A chemical critical to brain health showed surprising results in a new study.
A recent breakthrough neuroimaging study offers new hope for more effectively addressing the neurological deterioration underlying age-related cognitive loss, pre-dementia, and dementia, as well as other conditions. Researchers from McGill University showed, for the first time in humans, that the brain’s chemical system, which produces the key modulatory neurotransmitter acetylcholine (ACh), can be upregulated by a specific form of online brain training.
In the early 2000s, the drop in forebrain-wide production of ACh was thought to be a principal cause of a brain’s progression to dementia. In the 1970s, physiological psychologists first demonstrated that ACh played a critical role in cortical plasticity processes underlying learning and memory. Researchers in my laboratory—and soon thereafter, in other laboratories—documented its specific role as a crucial enabler of brain-health-sustaining plasticity.
In parallel, medical scientists documented the devastating consequences of shutting down ACh expression by using chemicals that blocked ACh receptors in neurons, “supporting cells” in the cerebral cortex, in subcortical areas, and in the spinal cord. Human subjects treated with high doses of ACh receptor blockers were shown to be functionally akin to individuals with advanced dementia.
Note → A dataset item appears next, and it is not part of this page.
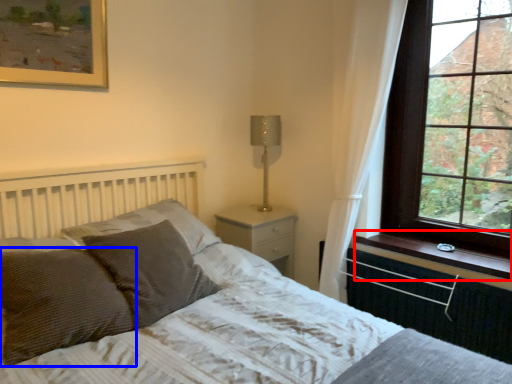 Question: Which of the following is the farthest to the observer, window sill (highlighted by a red box) or pillow (highlighted by a blue box)?

Choices:
 (A) window sill
 (B) pillow

Answer: (A) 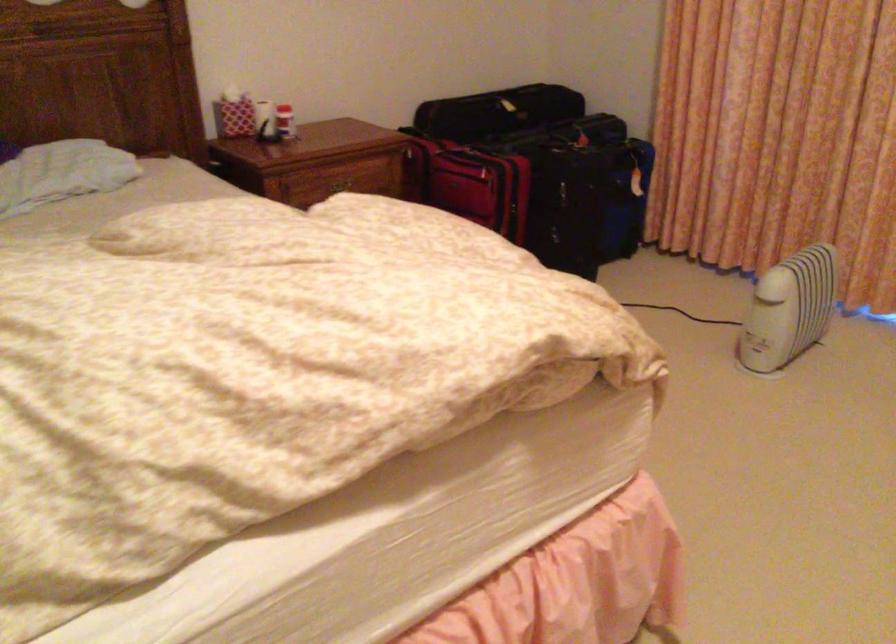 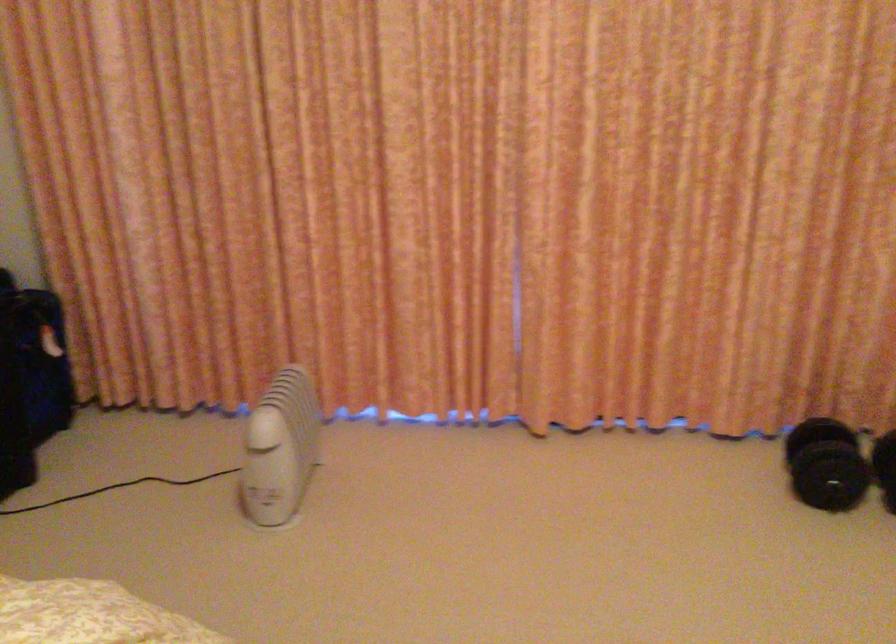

The release of ACh increases electrical excitability for inputs feeding the attentionally engaged brain machinery. Brain plasticity (learning and memory) is critically dependent on ACh release.
The INHANCE study that recently reported this ground-breaking rejuvenation in ACh production was conducted by a team led by Dr. Etienne de Villers-Sidani. Their trial randomized 92 older adults to an intervention group, which used online (BrainHQ) brain training for ten weeks for 30 minutes a day, or to a control group, which spent an equal amount of time playing casual online games. All participants underwent cognitive batteries and PET imaging that quantitatively documented forebrain ACh expression, before and after training.
The intervention group showed a significant (and substantial) upregulation in ACh production compared to the attentionally demanding casual games, which had no effect. The upregulation in ACh expression in the experimental group was approximately equal to the typical age-associated downregulation of ACh recorded across an average decade of an older adult.
This finding confirms and advances what we had earlier shown in animal models in my laboratory at UCSF. It’s no accident that this class of exercises has demonstrated cognitive benefits across scores of studies in older adults (in attention, processing speed, episodic and non-declarative memory, learning rate, etc.).
It’s also important to emphasize that the study showed that the form of “brain exercise” adopted by most older individuals—casual games—has no general, neurologically significant, rejuvenating value.
This landmark study opens several important therapeutic windows. First, it indicates that we can potentially use specific behavioral performance indices to monitor the status of key brain chemical systems, on the path to more completely and more intelligently managing the organic brain health in older populations. Second, it bears important implications for the genesis and treatment of depression across populations.
While more work needs to be done, this breakthrough study strikes me as a turning point in how we approach many cognitive conditions.